This piece was originally published by The Australian in the Higher Education section on September 29, 2010. This is the original and unedited version containing more barbs, more poison and more risk.
My colleagues think I’m mad. One phoned to ask if I was ill. As I write this, Vice Chancellors are dialling HR to ensure I never teach at their institutions again. Differing viewpoints can do that to people.
My decision to support the creation of mylecturer.net.au, a site where tertiary students can rate their subjects, lecturers and higher-education experiences is not due to illness or creeping dementia. On balancing the pros and cons of such a site, it was clear that there were far more advantages for both students and institutions alike.
The student who first raised the concept had just come from an Internet Marketing lecture where she was read PowerPoint slides and given internet usage statistics from 2002. On asking for more current statistics, the lecturer answered curtly “If you can find them, I’ll show them”. She had driven for an hour to be read outdated information and be scolded for daring to question the information’s validity. Not good from one of Australia’s largest universities.
I know that most lecturers do a fantastic job in motivating their students to be the best they can be.

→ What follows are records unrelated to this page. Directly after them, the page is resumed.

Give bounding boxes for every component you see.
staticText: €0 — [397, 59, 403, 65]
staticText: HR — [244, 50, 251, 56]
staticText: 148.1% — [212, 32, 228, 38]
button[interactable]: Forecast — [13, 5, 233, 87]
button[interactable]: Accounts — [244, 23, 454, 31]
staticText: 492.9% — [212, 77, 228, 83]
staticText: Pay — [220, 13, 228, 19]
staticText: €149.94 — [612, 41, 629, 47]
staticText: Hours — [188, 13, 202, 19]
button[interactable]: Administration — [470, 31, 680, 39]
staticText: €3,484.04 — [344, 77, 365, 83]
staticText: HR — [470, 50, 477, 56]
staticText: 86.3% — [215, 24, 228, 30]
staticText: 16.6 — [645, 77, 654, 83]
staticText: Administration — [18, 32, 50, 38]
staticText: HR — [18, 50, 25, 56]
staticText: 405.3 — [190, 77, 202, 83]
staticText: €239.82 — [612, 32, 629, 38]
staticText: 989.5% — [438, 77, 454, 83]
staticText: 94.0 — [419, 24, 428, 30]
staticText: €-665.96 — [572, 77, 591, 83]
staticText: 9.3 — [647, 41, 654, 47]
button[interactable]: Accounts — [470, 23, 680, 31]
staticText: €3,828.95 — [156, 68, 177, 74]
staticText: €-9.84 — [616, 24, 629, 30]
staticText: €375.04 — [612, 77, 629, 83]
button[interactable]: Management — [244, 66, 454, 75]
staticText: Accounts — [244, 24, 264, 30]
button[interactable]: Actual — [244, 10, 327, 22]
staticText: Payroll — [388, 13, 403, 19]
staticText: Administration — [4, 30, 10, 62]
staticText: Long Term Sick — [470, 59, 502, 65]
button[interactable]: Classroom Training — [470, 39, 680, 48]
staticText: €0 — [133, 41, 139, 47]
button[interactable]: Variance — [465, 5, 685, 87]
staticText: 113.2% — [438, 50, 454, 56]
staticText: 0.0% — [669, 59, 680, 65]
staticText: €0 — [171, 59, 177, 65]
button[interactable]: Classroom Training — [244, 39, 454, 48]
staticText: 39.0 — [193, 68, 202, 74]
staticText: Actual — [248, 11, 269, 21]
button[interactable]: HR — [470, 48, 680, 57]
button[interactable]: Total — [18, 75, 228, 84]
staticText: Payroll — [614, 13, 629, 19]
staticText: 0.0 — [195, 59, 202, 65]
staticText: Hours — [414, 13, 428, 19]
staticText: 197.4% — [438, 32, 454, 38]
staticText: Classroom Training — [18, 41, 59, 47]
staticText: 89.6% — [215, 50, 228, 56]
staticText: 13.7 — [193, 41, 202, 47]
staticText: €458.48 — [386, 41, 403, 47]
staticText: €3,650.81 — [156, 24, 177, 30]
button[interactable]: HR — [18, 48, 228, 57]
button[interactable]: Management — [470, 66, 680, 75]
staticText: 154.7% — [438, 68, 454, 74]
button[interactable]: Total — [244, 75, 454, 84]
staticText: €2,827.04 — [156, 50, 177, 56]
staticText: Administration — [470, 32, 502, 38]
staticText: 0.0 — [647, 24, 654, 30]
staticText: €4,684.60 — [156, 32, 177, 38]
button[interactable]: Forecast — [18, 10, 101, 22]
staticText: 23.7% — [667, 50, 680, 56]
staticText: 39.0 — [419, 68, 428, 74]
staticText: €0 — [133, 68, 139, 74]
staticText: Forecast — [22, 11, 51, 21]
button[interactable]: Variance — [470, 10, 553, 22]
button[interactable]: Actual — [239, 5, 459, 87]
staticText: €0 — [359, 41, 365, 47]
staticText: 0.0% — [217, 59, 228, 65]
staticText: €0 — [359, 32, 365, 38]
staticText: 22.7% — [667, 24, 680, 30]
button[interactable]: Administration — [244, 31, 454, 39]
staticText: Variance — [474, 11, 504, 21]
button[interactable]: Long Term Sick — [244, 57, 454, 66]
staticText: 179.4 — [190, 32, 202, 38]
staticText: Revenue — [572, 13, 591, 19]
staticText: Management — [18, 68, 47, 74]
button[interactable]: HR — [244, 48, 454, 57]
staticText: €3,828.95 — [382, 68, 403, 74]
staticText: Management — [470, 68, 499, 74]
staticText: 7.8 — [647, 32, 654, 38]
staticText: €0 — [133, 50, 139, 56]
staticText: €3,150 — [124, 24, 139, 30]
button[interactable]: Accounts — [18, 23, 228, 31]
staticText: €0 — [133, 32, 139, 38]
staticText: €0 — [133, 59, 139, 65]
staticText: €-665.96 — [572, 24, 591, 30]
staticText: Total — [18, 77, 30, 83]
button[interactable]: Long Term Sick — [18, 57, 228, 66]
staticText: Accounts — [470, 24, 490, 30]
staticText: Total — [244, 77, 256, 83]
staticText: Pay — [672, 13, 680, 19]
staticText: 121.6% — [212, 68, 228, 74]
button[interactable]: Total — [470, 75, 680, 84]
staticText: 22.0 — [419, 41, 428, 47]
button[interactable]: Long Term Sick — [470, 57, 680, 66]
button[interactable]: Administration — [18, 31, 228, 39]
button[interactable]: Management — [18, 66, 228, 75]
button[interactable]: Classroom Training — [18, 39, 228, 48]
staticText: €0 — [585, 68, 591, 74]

Many use up-to-date teaching techniques, modern technology and possibly their own first-hand research to educate today’s savvy student.
Yet some are based in an old higher-education landscape that began eroding with the advent of the internet and is now nearly dust. This landscape placed the lecturer as the font of knowledge and on a platform that could never be questioned. The tertiary hierarchy of the 60’s, 70’s and 80’s saw the student at the bottom of the pecking order with the marker of their essays, the grade-giving lecturer, at the very top.
The internet revolution means that current information on absolutely any topic is available to anyone with a computer. While we trudged to the Uni library in the 70’s to lug home three or four books, we now have thousands of topic specific books, articles and research papers available to us via online libraries throughout the world. The worthy lecturer now must be far more than a font of knowledge, they must be a master at giving meaning to this knowledge to a tech savvy, articulate and worldly student body.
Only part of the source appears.